We are working on a concept for a projection on a large conference stage, that would involve two rear projection screens for the slides and the live feed of the speakers and a front projection that is used for an wide screen opening show covering the whole 16-20 meters stage as well as a "background" animation that masks out the two rear projections during the talks. Does anyone have any experience with something like that?
We are wondering if if the light from the front projector projecting the background images during the talks could interfere with the power of the rear projected screens.


----------



## Footer (Feb 17, 2014)

Are you rear and front projecting on the same screens? Biggest issue that I can see is front projecting on a screen built for rear projection will not work all that well. Front projection screens are designed to reflect light... rear projection screens are designed to let light pass through. Two totally different things.


----------



## Celine (Feb 17, 2014)

Thank you Kyle for answering! 
The two smaller screens would be a part of the front projection only during the opening show, but we were looking into maybe getting Rosco's Twin White screen (that works for front as well as rear projection) or maybe just covering them during that time? During the talks there would be always rear projection on the two smaller screens but we hope to project a slightly animated environment around them from the front at all times. We can't avoid having these two screens, since the speakers need them, but would love to use the whole stage for a wide projection that is also mapped on some volumentric elements. it's would be sad to loose all that space and go with the other option: just using flat rear projections (maybe 3 larger screens), so we hope we can find a solution.
We love front projection, but another problem is it's a huge hall with a very low ceiling (ca. 5m) so far we've been working in theatre and never had that problem.
We would like to do something like these two nenatv / nenatv but we don't know how to best incorporate the two rear projections in there (the classic conference/talk set up with two screens and a speaker desk ).


----------



## Drew Schmidt (Feb 17, 2014)

The biggest issue I see is quite simply alignment. It's not a problem, just a potential problem. It's near impossible to physically align/keystone two projectors to layer on top of one another (or in this case on either side). Be sure you have a method of corner pinning. If all four corners of the screen are physically in the same location, then in theory ... on a flat surface ... every pixel inside that area will also fall on the same physical location. The question then is, how?

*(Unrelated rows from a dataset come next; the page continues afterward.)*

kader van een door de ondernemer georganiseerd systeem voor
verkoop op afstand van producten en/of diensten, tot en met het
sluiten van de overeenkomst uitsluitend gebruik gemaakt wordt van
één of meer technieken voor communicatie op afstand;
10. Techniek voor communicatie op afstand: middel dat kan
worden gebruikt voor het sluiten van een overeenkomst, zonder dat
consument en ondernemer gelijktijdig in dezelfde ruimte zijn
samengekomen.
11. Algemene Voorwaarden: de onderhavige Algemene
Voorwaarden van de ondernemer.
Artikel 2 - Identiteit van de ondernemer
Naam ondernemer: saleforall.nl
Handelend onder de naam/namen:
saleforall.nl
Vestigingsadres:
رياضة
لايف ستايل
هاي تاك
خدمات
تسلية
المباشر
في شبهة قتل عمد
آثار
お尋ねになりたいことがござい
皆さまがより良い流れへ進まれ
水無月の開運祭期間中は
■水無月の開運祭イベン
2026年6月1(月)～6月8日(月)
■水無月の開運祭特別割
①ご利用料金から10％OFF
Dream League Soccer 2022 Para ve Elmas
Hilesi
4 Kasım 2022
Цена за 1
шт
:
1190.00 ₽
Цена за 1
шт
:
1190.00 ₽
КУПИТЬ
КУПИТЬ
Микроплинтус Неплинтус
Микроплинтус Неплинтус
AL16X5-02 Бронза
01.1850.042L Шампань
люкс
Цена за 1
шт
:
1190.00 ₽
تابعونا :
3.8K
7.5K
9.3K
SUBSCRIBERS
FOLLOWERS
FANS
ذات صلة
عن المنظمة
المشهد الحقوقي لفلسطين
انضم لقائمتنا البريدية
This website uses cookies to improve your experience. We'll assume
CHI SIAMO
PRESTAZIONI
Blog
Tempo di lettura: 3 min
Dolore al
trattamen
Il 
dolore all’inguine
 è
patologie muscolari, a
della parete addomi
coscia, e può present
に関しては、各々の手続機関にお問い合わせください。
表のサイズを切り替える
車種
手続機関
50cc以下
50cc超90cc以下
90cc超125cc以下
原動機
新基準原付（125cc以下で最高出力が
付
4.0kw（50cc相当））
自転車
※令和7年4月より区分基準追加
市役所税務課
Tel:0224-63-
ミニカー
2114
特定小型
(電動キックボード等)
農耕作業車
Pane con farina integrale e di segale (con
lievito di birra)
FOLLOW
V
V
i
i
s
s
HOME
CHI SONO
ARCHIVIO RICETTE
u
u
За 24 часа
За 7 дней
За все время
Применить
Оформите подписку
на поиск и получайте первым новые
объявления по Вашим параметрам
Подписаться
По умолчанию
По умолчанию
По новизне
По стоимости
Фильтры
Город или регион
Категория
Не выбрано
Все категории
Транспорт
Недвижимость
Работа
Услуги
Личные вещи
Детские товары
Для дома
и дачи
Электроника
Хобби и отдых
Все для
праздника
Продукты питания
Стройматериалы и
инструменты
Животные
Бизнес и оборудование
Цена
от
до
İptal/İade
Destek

What software are you using to control you show? Anything like QLab or Isadora should be able to handle this. Or you could get more advanced and use syphon in conjunction with MadMapper.


----------



## Celine (Feb 17, 2014)

Hi Drew, that's kind of the problem we want to avoid with using front projection over the whole surface of the stage, the rear projectors would be turned off during the opening show and would be covered by the front projection. During the talks we would mask out their spaces. Masking so far has not been a problem for us on stage (concerning the background framing loops during the talks) , but we are worried that even if we mask out the spaces where during the talks the rear screens are, the light of the front projector could still wash out the rear projections, since these masks are digital not physical.


----------



## Drew Schmidt (Feb 18, 2014)

Sorry. I should have backed up.
First to answer your question, yes, technically, the front projector *will* shine light on the rear projection screens. Even if you digitally mask them. But in my opinion, any decent projector will have a negligible effect. Especially in comparison to any stage lighting going on. So the real answer to your question is ... not really, no, don't worry about that. Worry more about the stage lighting. 

What software are you using? Because as I said earlier, if you're projecting on the same surface twice, it would be wise to use that to your advantage and repeat the image. This will create a brighter image. But again, it requires something that can corner pin very well.


----------